Hence we have tension: God destroys the records, up until the time He needs them again and they mysteriously reappear?? I clearly resonate with the passages where God keeps no records of our wrongs… yet my Penal Sub friends clearly resonate with those where records ARE kept.

Well, what about Joshua the high priest standing before the angel of the Lord in Zechariah 3? – we could say that the one who accuses, Satan, is the one whose “records” are being used. But this of course prompts a rebuke from the Lord.

Which brings up yet another problem. When we read that God keeps no records of our wrongs, are we actually suggesting that God literally wipes His memory clean of historical events? (like a hard drive that one moment has information – the next it doesn’t…?) That surely can’t be can it? I certainly can recall, and clearly, that day I stole, or lusted, or was prideful or unforgiving or any of a host of behaviors I’d really truly want to obliterate from memory. It happened. Period. Sorry. History is “un-eraseable”.

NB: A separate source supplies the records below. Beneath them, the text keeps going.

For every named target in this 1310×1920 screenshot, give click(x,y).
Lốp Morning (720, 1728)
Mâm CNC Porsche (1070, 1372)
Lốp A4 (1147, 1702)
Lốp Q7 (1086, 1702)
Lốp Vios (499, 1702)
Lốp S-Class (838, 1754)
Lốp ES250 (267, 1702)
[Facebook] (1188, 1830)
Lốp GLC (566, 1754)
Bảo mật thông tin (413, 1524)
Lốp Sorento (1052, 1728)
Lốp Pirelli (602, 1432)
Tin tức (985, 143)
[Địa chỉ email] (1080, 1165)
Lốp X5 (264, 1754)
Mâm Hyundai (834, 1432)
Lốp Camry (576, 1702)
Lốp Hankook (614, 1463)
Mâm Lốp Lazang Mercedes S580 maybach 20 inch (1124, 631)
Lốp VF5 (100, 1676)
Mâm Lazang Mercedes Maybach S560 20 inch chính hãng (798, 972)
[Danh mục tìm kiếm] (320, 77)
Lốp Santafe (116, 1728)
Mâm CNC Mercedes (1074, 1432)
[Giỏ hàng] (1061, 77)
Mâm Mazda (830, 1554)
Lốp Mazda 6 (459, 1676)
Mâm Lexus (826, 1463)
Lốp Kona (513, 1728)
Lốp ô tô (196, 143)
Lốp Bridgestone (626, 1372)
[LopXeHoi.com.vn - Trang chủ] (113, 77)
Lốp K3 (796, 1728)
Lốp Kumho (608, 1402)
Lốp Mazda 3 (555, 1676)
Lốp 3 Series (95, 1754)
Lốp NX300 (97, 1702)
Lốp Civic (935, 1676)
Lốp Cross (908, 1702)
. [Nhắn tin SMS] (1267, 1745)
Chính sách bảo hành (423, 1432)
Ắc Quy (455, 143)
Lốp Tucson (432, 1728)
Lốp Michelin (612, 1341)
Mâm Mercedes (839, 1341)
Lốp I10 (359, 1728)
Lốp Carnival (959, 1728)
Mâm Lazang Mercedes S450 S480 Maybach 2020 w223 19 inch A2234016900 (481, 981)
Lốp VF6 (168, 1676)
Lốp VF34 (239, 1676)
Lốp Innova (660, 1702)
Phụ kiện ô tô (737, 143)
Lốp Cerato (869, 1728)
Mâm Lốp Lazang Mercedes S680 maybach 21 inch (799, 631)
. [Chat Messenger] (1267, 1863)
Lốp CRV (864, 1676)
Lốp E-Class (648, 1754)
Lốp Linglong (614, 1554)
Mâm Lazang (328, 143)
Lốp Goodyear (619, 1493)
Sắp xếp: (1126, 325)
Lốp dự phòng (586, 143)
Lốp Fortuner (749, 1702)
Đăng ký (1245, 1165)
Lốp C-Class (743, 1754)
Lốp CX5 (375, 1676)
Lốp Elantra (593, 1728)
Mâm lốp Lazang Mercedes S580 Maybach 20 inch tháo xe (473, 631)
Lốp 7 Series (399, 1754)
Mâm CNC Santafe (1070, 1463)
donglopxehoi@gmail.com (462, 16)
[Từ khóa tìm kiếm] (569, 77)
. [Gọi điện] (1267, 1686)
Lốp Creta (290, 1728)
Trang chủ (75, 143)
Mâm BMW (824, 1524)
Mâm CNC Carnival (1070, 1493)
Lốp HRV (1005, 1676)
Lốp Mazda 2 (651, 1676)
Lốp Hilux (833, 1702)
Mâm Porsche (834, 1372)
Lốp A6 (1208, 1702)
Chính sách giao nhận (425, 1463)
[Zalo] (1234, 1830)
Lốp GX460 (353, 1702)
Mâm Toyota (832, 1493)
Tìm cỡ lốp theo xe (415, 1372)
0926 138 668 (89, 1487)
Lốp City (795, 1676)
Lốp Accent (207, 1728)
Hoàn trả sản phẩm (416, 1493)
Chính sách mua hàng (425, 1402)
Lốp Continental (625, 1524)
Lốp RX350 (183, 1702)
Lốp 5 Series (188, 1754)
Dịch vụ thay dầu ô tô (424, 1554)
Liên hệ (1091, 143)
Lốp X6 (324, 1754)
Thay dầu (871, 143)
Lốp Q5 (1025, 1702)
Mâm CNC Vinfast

Is this all just an elaborate fiction then? Hyperbole to make a point? God “forgets” (wink wink!! :wink:
It’s an interesting dilemma.

For myself, I think this can be resolved in much the same way we resolve God’s claim that He won’t (can’t) forgive us unless we forgive others. Which is to say that, for forgiveness to be truly beneficial to me, I must relinquish my “right” to withhold it from others, all the while desiring it’s benefits for myself. To think that way has missed the point. I myself can neuter the power of forgiveness simply by refusing to participate in it. God’s forgiveness of me “works” only when I comprehend that I am to be transformed into a forgiving person – ie one who does not hold it against the one who sinned vs me.

Same with “forgotten sin”. It is not God who keeps it “alive” by keeping records of it; it is we who keep it “alive” (ie recorded) by clinging to our selfish rebellion and distrust. So, when we love like God loves, we too begin to “forget” those ways – having replaced them with the ways of love. Sin having been suffocated out of existence due to lack of attention and oxygen so to speak!!!